Viola Jones & Boosting

- Q: Imagine I'm a manager of a hospital. Now you want to apply some sort of Voila Jones classifier to classify sick patients. How would you explain this to a manager?
- A: (He specifically wanted to NOT hear buzz words). Use multiple methods in a row. The first one will be a cheap one that will probably mark a lot of the patients as sick even though they aren't. Only the ones that are marked as sick will get tested with follow-up tests.
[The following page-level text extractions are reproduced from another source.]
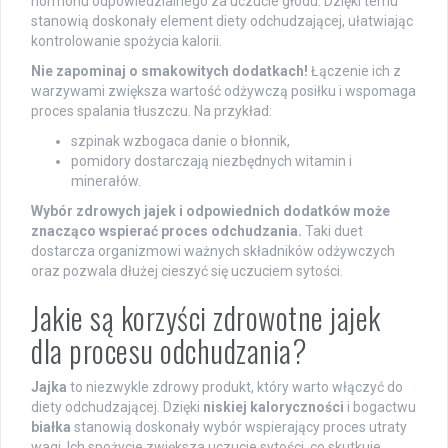
hormonu odpowiedzialnego za uczucie głodu. Dzięki temu
stanowią doskonały element diety odchudzającej, ułatwiając
kontrolowanie spożycia kalorii.
Nie zapominaj o smakowitych dodatkach!
Łączenie ich z
warzywami zwiększa wartość odżywczą posiłku i wspomaga
proces spalania tłuszczu. Na przykład:
szpinak wzbogaca danie o błonnik,
pomidory dostarczają niezbędnych witamin i
minerałów.
Wybór zdrowych jajek i odpowiednich dodatków może
znacząco wspierać proces odchudzania.
Taki duet
dostarcza organizmowi ważnych składników odżywczych
oraz pozwala dłużej cieszyć się uczuciem sytości.
Jakie są korzyści zdrowotne jajek
dla procesu odchudzania?
Jajka
to niezwykle zdrowy produkt, który warto włączyć do
diety odchudzającej. Dzięki
niskiej kaloryczności
i bogactwu
białka
stanowią doskonały wybór wspierający proces utraty
wagi. Ich spożycie zwiększa uczucie sytości, co skutkuje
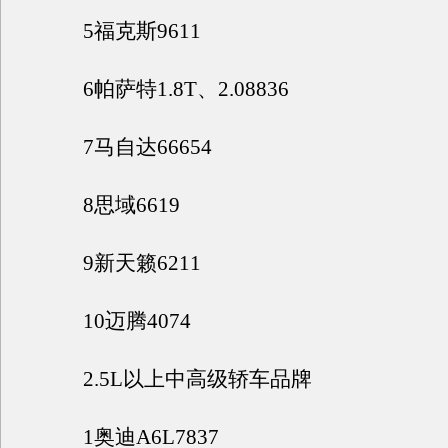
5福克斯9611
6帕萨特1.8T、2.08836
7马自达66654
8思域6619
9新天籁6211
10迈腾4074
2.5L以上中高级轿车品牌
1奥迪A6L7837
The following tests will be more expensive and time consuming but give a clearer picture whether a patient really is sick.
- Q: How does Boosting methods work in general?
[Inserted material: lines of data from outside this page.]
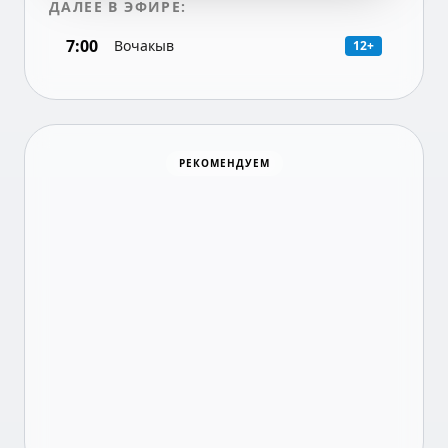
ДАЛЕЕ В ЭФИРЕ:
7:00
Вочакыв
12+
Хоккей
РЕКОМЕНДУЕМ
- A: (Write and explain formulas)
- Q: Whats the values the error of a classifier can be?
- A: 0 when every sample is classified correctly and 1 when no sample is classified correctly.
- Q: How does this affect the classifier weights?
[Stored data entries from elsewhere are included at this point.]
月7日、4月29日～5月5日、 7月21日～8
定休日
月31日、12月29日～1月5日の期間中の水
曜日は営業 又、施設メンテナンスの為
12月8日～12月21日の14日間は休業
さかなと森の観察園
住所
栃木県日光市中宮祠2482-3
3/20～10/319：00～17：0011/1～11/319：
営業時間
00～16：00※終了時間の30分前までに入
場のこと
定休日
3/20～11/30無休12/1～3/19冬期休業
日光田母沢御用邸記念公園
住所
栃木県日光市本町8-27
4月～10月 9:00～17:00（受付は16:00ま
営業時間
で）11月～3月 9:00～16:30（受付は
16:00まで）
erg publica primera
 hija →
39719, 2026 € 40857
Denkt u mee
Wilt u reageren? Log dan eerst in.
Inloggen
- A: When everyting is correct, weights will go to +infinity, when everything is classified wrongly, weights will go to -infinity.

Support Vector Machine

- Q: Formulate the optimization problem of hard margin and soft margin SVM.
- Q: What is alpha?
- A: The normal vector of the hyperplane.
- Q: What is the cost function in the case of soft margin?
- A: Costs depends on the slack variables. The costs will be higher the higher the slack variables are as slack variables will move the samples inside the margin onto the margin border. If a sample is outside of the margin, costs will be zero. If it is inside the margin, the costs it will be the length to the margin. All in all the cost function looks something like a dead zone and a L1 norm.